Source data
"""
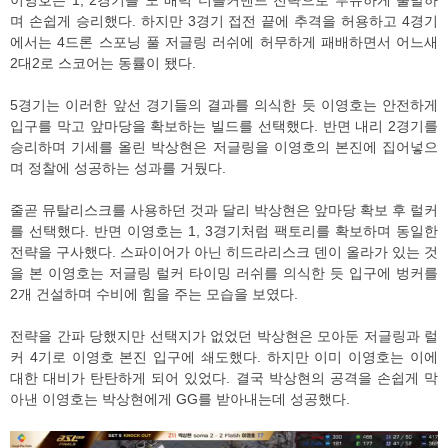
이영호는 1, 2경기를 노 배럭 더블커맨드 전략으로 부유하게 출발하
며 손쉽게 승리했다. 하지만 3경기 접전 끝에 추격을 허용하고 4경기
에서는 4드론 스포닝 풀 저글링 러쉬에 허무하게 패배하면서 어느새
2대2로 스코어는 동률이 됐다.
5경기는 이러한 앞선 경기들의 결과를 의식한 듯 이영호는 안전하게
입구를 막고 앞마당을 확보하는 빌드를 선택했다. 반면 내리 2경기를
승리하며 기세를 올린 박상현은 저글링을 이영호의 본진에 집어넣으
며 정찰에 성공하는 성과를 거뒀다.
줄곧 뮤탈리스크를 사용하던 것과 달리 박상현은 앞마당 확보 후 럴커
를 선택했다. 반면 이영호는 1, 3경기처럼 팩토리를 확보하며 동일한
전략을 구사했다. 스파이어가 아닌 히드라리스크 덴이 올라가 있는 것
을 본 이영호는 저글링 럴커 타이밍 러쉬를 의식한 듯 입구에 벙커를
2개 건설하며 수비에 힘을 주는 모습을 보였다.
전략을 간파 당했지만 선택지가 없었던 박상현은 모아둔 저글링과 럴
커 4기로 이영호 본진 입구에 쇄도했다. 하지만 이미 이영호는 이에
대한 대비가 탄탄하게 되어 있었다. 결국 박상현의 공격을 손쉽게 막
아낸 이영호는 박상현에게 GG를 받아내는데 성공했다.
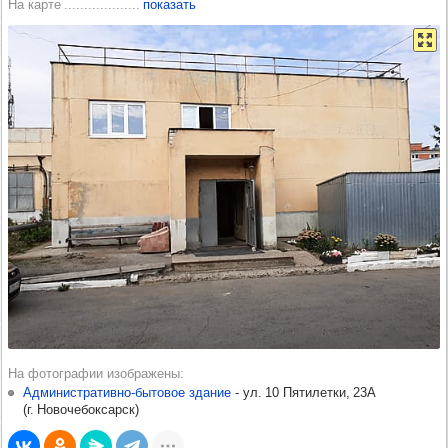
На карте
показать
На фотографии изображены
Административно-бытовое здание
-​
ул. 10 Пятилетки, 23А
(
г. Новочебоксарск
)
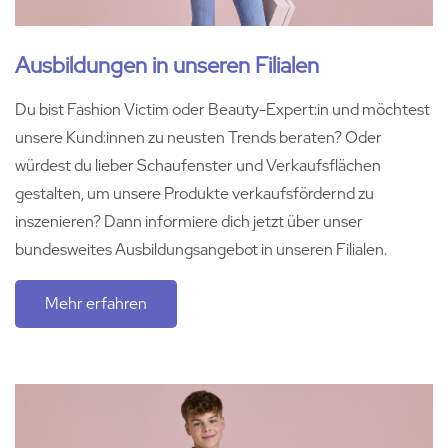
Ausbildungen in unseren Filialen
Du bist Fashion Victim oder Beauty-Expert:in und möchtest
unsere Kund:innen zu neusten Trends beraten? Oder
würdest du lieber Schaufenster und Verkaufsflächen
gestalten, um unsere Produkte verkaufsfördernd zu
inszenieren? Dann informiere dich jetzt über unser
bundesweites Ausbildungsangebot in unseren Filialen.
Mehr erfahren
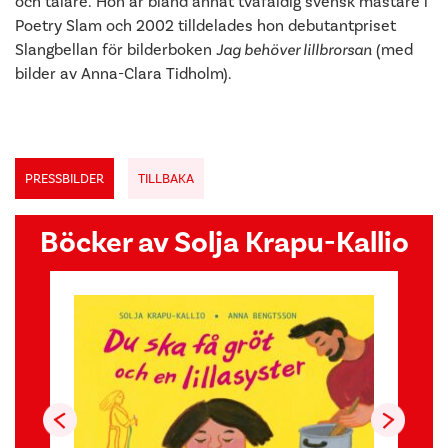
och talare. Hon är bland annat tvåfaldig svensk mästare i
Poetry Slam och 2002 tilldelades hon debutantpriset
Slangbellan för bilderboken
Jag behöver lillbrorsan
(med
bilder av Anna-Clara Tidholm).
PRESSBILDER
TILLBAKA
Böcker av Solja Krapu-Kallio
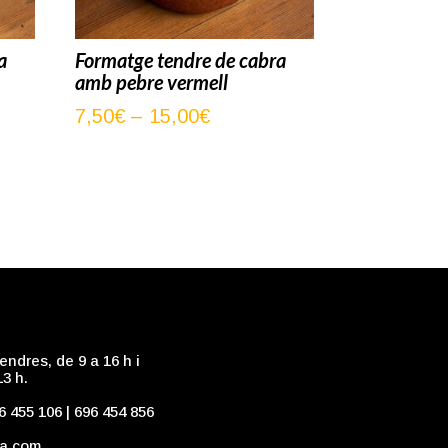
a
Formatge tendre de cabra
amb pebre vermell
Interval
7,50
€
–
15,00
€
de
preus:
7,50€
a
15,00€
endres, de 9 a 16 h i
13 h.
6 455 106
|
696 454 856
ia.com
"""
Task brief
Leaving the pictures aside, output each entry above exactly as written.

Output
이영호는 1, 2경기를 노 배럭 더블커맨드 전략으로 부유하게 출발하
며 손쉽게 승리했다. 하지만 3경기 접전 끝에 추격을 허용하고 4경기
에서는 4드론 스포닝 풀 저글링 러쉬에 허무하게 패배하면서 어느새
2대2로 스코어는 동률이 됐다.
5경기는 이러한 앞선 경기들의 결과를 의식한 듯 이영호는 안전하게
입구를 막고 앞마당을 확보하는 빌드를 선택했다. 반면 내리 2경기를
승리하며 기세를 올린 박상현은 저글링을 이영호의 본진에 집어넣으
며 정찰에 성공하는 성과를 거뒀다.
줄곧 뮤탈리스크를 사용하던 것과 달리 박상현은 앞마당 확보 후 럴커
를 선택했다. 반면 이영호는 1, 3경기처럼 팩토리를 확보하며 동일한
전략을 구사했다. 스파이어가 아닌 히드라리스크 덴이 올라가 있는 것
을 본 이영호는 저글링 럴커 타이밍 러쉬를 의식한 듯 입구에 벙커를
2개 건설하며 수비에 힘을 주는 모습을 보였다.
전략을 간파 당했지만 선택지가 없었던 박상현은 모아둔 저글링과 럴
커 4기로 이영호 본진 입구에 쇄도했다. 하지만 이미 이영호는 이에
대한 대비가 탄탄하게 되어 있었다. 결국 박상현의 공격을 손쉽게 막
아낸 이영호는 박상현에게 GG를 받아내는데 성공했다.
На карте
показать
На фотографии изображены
Административно-бытовое здание
-​
ул. 10 Пятилетки, 23А
(
г. Новочебоксарск
)
Ausbildungen in unseren Filialen
Du bist Fashion Victim oder Beauty-Expert:in und möchtest
unsere Kund:innen zu neusten Trends beraten? Oder
würdest du lieber Schaufenster und Verkaufsflächen
gestalten, um unsere Produkte verkaufsfördernd zu
inszenieren? Dann informiere dich jetzt über unser
bundesweites Ausbildungsangebot in unseren Filialen.
Mehr erfahren
och talare. Hon är bland annat tvåfaldig svensk mästare i
Poetry Slam och 2002 tilldelades hon debutantpriset
Slangbellan för bilderboken
Jag behöver lillbrorsan
(med
bilder av Anna-Clara Tidholm).
PRESSBILDER
TILLBAKA
Böcker av Solja Krapu-Kallio
a
Formatge tendre de cabra
amb pebre vermell
Interval
7,50
€
–
15,00
€
de
preus:
7,50€
a
15,00€
endres, de 9 a 16 h i
13 h.
6 455 106
|
696 454 856
ia.com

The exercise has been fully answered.